### Available data
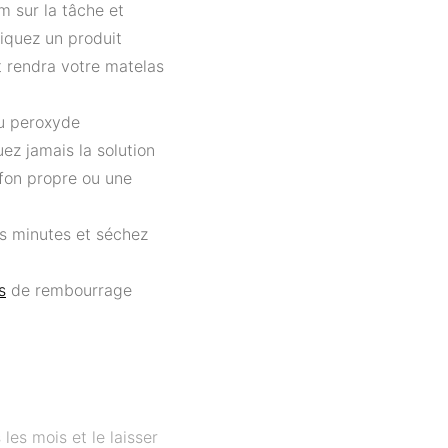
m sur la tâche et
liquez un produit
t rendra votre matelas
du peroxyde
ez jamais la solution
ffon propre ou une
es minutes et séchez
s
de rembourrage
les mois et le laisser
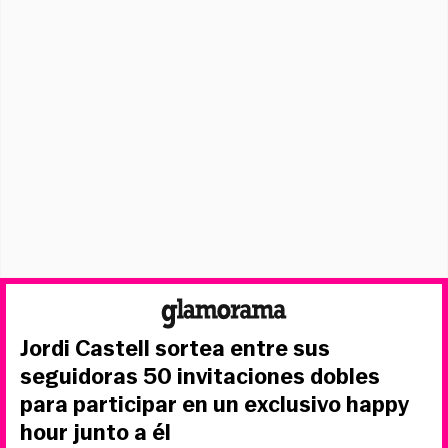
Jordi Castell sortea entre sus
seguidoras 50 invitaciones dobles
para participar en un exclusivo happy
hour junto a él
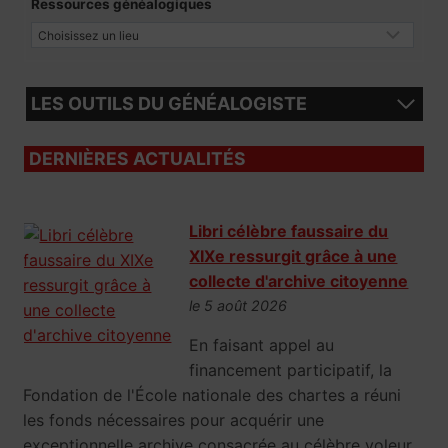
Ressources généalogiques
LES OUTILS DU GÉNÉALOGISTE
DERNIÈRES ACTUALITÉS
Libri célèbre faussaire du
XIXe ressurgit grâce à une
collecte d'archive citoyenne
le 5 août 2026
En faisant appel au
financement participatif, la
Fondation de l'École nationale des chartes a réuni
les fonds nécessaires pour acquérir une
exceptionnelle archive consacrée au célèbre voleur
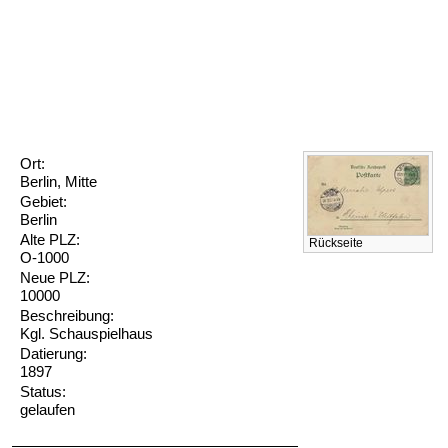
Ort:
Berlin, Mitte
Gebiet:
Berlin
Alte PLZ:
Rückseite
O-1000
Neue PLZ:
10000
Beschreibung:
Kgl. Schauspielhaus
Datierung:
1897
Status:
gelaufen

---

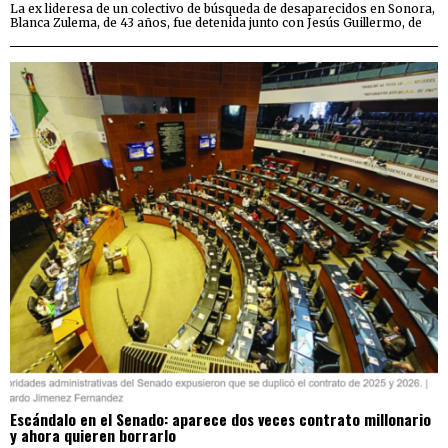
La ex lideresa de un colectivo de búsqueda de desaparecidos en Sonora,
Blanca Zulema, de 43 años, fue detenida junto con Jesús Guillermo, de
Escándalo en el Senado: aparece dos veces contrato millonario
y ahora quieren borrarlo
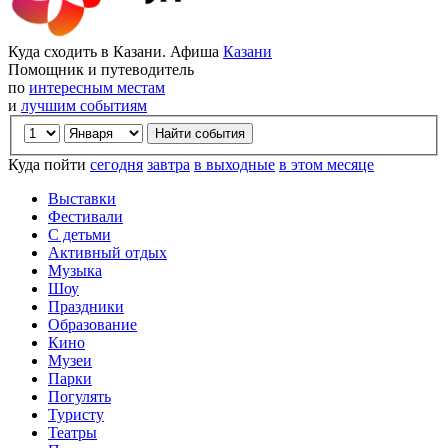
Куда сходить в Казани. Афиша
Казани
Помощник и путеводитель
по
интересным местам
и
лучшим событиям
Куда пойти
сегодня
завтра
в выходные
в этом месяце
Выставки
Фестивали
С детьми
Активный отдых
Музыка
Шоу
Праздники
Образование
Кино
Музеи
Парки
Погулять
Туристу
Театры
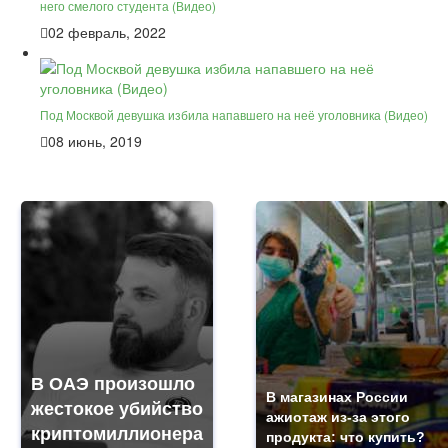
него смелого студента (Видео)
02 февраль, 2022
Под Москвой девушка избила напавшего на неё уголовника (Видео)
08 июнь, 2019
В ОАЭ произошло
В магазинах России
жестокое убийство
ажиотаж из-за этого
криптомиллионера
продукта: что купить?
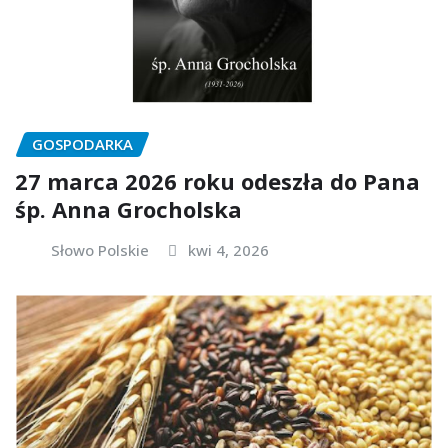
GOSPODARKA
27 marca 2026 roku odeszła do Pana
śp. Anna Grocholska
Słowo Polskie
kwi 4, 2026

### Exercise details
What lines above contain the word "archive"? Please copy each one.

### Written solution
collecte d'archive citoyenne
exceptionnelle archive consacrée au célèbre voleur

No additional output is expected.